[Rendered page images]
--
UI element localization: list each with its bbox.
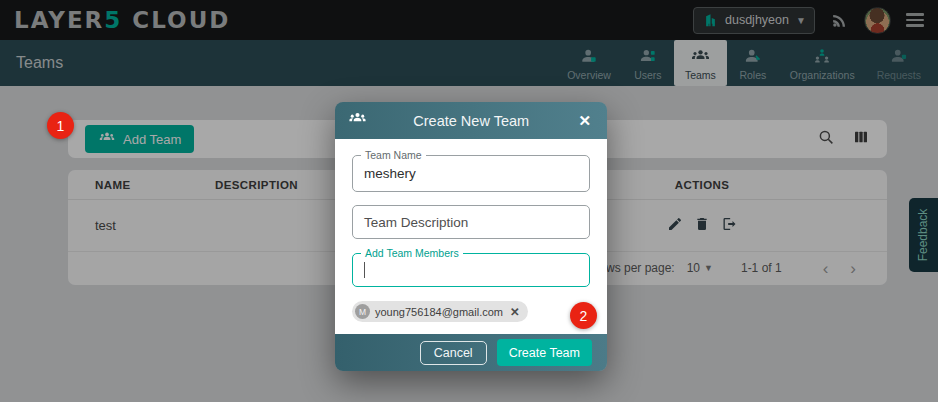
text-cursor: [364, 262, 365, 278]
team-name-field-label: Team Name: [361, 149, 426, 161]
teams-group-icon: [347, 109, 368, 132]
team-name-field[interactable]: Team Name meshery: [352, 155, 590, 192]
team-description-placeholder: Team Description: [364, 215, 468, 230]
add-team-members-field[interactable]: Add Team Members: [352, 253, 590, 287]
team-description-field[interactable]: Team Description: [352, 205, 590, 239]
member-avatar: M: [355, 304, 370, 319]
modal-title: Create New Team: [368, 113, 574, 129]
create-team-button[interactable]: Create Team: [497, 339, 592, 366]
annotation-step-1-badge: 1: [47, 112, 74, 139]
modal-body: Team Name meshery Team Description Add T…: [335, 139, 607, 334]
modal-footer: Cancel Create Team: [335, 334, 607, 371]
team-name-field-value: meshery: [364, 166, 416, 181]
cancel-button[interactable]: Cancel: [420, 341, 487, 365]
annotation-step-2-badge: 2: [570, 302, 597, 329]
close-icon[interactable]: ✕: [574, 110, 595, 132]
create-team-modal: Create New Team ✕ Team Name meshery Team…: [335, 102, 607, 371]
add-team-members-field-label: Add Team Members: [361, 247, 463, 259]
member-email: young756184@gmail.com: [375, 306, 503, 318]
member-email-chip[interactable]: M young756184@gmail.com ✕: [352, 301, 528, 322]
modal-header: Create New Team ✕: [335, 102, 607, 139]
chip-remove-icon[interactable]: ✕: [510, 305, 520, 319]
app-window: LAYER5 CLOUD dusdjhyeon ▼ Teams Overview: [0, 0, 938, 402]
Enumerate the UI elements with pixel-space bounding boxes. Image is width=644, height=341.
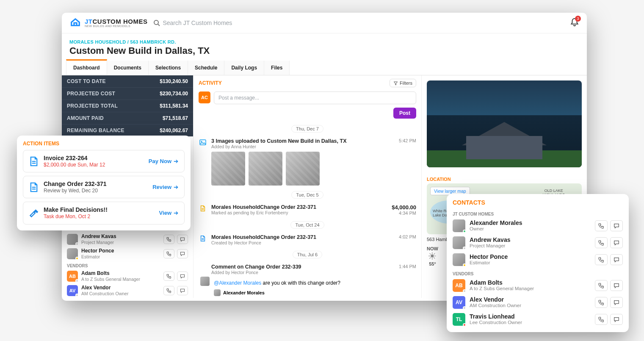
chat-button[interactable] bbox=[610, 297, 623, 308]
breadcrumb[interactable]: MORALES HOUSEHOLD / 563 HAMBRICK RD. bbox=[69, 39, 579, 44]
avatar bbox=[453, 253, 465, 266]
chat-icon bbox=[614, 283, 619, 288]
phone-icon bbox=[598, 223, 604, 229]
chat-button[interactable] bbox=[610, 314, 623, 325]
chat-button[interactable] bbox=[177, 272, 188, 281]
phone-icon bbox=[598, 316, 604, 322]
action-item[interactable]: Invoice 232-264 $2,000.00 due Sun, Mar 1… bbox=[23, 150, 185, 172]
filters-button[interactable]: Filters bbox=[390, 79, 416, 87]
chat-icon bbox=[614, 316, 619, 322]
phone-button[interactable] bbox=[163, 272, 174, 281]
activity-item[interactable]: Morales HouseholdChange Order 232-371 Ma… bbox=[193, 201, 421, 219]
arrow-right-icon bbox=[173, 184, 179, 190]
spacer bbox=[199, 264, 207, 272]
post-button[interactable]: Post bbox=[393, 108, 416, 119]
tab-schedule[interactable]: Schedule bbox=[188, 61, 224, 75]
tab-daily-logs[interactable]: Daily Logs bbox=[224, 61, 264, 75]
chat-button[interactable] bbox=[177, 286, 188, 295]
timestamp: 1:44 PM bbox=[387, 264, 416, 275]
contact-row[interactable]: AV Alex VendorAM Construction Owner bbox=[453, 294, 623, 311]
kpi-row: PROJECTED COST$230,734.00 bbox=[62, 88, 193, 100]
date-divider: Thu, Jul 6 bbox=[193, 249, 421, 261]
contact-row[interactable]: Alexander MoralesOwner bbox=[453, 217, 623, 234]
contacts-card: CONTACTS JT CUSTOM HOMES Alexander Moral… bbox=[447, 194, 629, 332]
thumbnail[interactable] bbox=[211, 152, 245, 186]
chat-button[interactable] bbox=[610, 254, 623, 265]
contact-row[interactable]: AB Adam BoltsA to Z Subs General Manager bbox=[453, 277, 623, 294]
avatar: AV bbox=[453, 296, 465, 309]
phone-icon bbox=[166, 251, 171, 256]
avatar: AB bbox=[453, 279, 465, 292]
phone-button[interactable] bbox=[163, 286, 174, 295]
avatar bbox=[67, 234, 78, 245]
chat-button[interactable] bbox=[177, 235, 188, 244]
phone-button[interactable] bbox=[595, 237, 608, 248]
user-mention[interactable]: @Alexander Morales bbox=[214, 280, 261, 286]
contact-row[interactable]: AB Adam BoltsA to Z Subs General Manager bbox=[62, 269, 193, 283]
phone-button[interactable] bbox=[163, 249, 174, 258]
activity-item[interactable]: Comment on Change Order 232-339 Added by… bbox=[193, 261, 421, 298]
current-user-avatar: AC bbox=[199, 91, 210, 103]
global-search[interactable] bbox=[153, 19, 564, 26]
notification-count: 3 bbox=[575, 16, 581, 22]
contact-row[interactable]: Andrew KavasProject Manager bbox=[453, 234, 623, 251]
brand-logo[interactable]: JTCUSTOM HOMES NEW BUILDS AND REMODELS bbox=[69, 17, 147, 29]
view-button[interactable]: View bbox=[159, 210, 179, 216]
post-message-input[interactable] bbox=[214, 91, 416, 104]
notifications-button[interactable]: 3 bbox=[570, 17, 579, 28]
chat-icon bbox=[614, 257, 619, 263]
phone-icon bbox=[166, 288, 171, 293]
chat-button[interactable] bbox=[177, 249, 188, 258]
review-button[interactable]: Review bbox=[152, 184, 179, 190]
document-icon bbox=[28, 155, 39, 168]
author-name: Alexander Morales bbox=[223, 290, 265, 295]
chat-button[interactable] bbox=[610, 220, 623, 231]
phone-button[interactable] bbox=[595, 254, 608, 265]
tab-selections[interactable]: Selections bbox=[149, 61, 188, 75]
house-icon bbox=[69, 17, 81, 29]
financial-summary: COST TO DATE$130,240.50 PROJECTED COST$2… bbox=[62, 75, 193, 136]
tab-files[interactable]: Files bbox=[264, 61, 290, 75]
search-input[interactable] bbox=[163, 19, 564, 26]
phone-button[interactable] bbox=[595, 314, 608, 325]
contact-row[interactable]: TL Travis LionheadLee Construction Owner bbox=[453, 311, 623, 328]
amount: $4,000.00 bbox=[387, 204, 416, 211]
tab-documents[interactable]: Documents bbox=[107, 61, 149, 75]
chat-icon bbox=[614, 299, 619, 305]
contact-row[interactable]: AV Alex VendorAM Construction Owner bbox=[62, 283, 193, 298]
weather-now: NOW ☀ 55° bbox=[427, 246, 438, 271]
chat-button[interactable] bbox=[610, 280, 623, 291]
project-tabs: Dashboard Documents Selections Schedule … bbox=[62, 61, 587, 75]
date-divider: Tue, Dec 5 bbox=[193, 189, 421, 201]
thumbnail[interactable] bbox=[249, 152, 282, 186]
phone-icon bbox=[598, 299, 604, 305]
hammer-icon bbox=[28, 207, 39, 219]
tab-dashboard[interactable]: Dashboard bbox=[66, 59, 107, 75]
project-photo[interactable] bbox=[427, 80, 582, 167]
chat-icon bbox=[180, 237, 185, 242]
chat-button[interactable] bbox=[610, 237, 623, 248]
location-heading: LOCATION bbox=[422, 172, 587, 183]
contact-row[interactable]: Hector PonceEstimator bbox=[453, 251, 623, 268]
activity-item[interactable]: Morales HouseholdChange Order 232-371 Cr… bbox=[193, 231, 421, 249]
arrow-right-icon bbox=[173, 158, 179, 164]
chat-icon bbox=[614, 240, 619, 246]
activity-item[interactable]: 3 Images uploaded to Custom New Build in… bbox=[193, 135, 421, 189]
page-title: Custom New Build in Dallas, TX bbox=[69, 45, 579, 56]
action-item[interactable]: Make Final Decisions!! Task due Mon, Oct… bbox=[23, 202, 185, 224]
action-item[interactable]: Change Order 232-371 Review by Wed, Dec … bbox=[23, 176, 185, 198]
contact-row[interactable]: Hector PonceEstimator bbox=[62, 247, 193, 261]
phone-button[interactable] bbox=[595, 280, 608, 291]
phone-button[interactable] bbox=[595, 220, 608, 231]
contact-row[interactable]: Andrew KavasProject Manager bbox=[62, 232, 193, 247]
phone-button[interactable] bbox=[163, 235, 174, 244]
kpi-row: REMAINING BALANCE$240,062.67 bbox=[62, 125, 193, 136]
thumbnail[interactable] bbox=[286, 152, 320, 186]
phone-icon bbox=[598, 283, 604, 288]
pay-now-button[interactable]: Pay Now bbox=[149, 158, 179, 164]
activity-heading: ACTIVITY bbox=[199, 80, 222, 86]
phone-icon bbox=[598, 257, 604, 263]
chat-icon bbox=[614, 223, 619, 229]
brand-tagline: NEW BUILDS AND REMODELS bbox=[85, 25, 147, 28]
phone-button[interactable] bbox=[595, 297, 608, 308]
--
Every line above with the word "right" belongs in the answer, copied as written.

arrow-right-icon bbox=[173, 184, 179, 190]
arrow-right-icon bbox=[173, 158, 179, 164]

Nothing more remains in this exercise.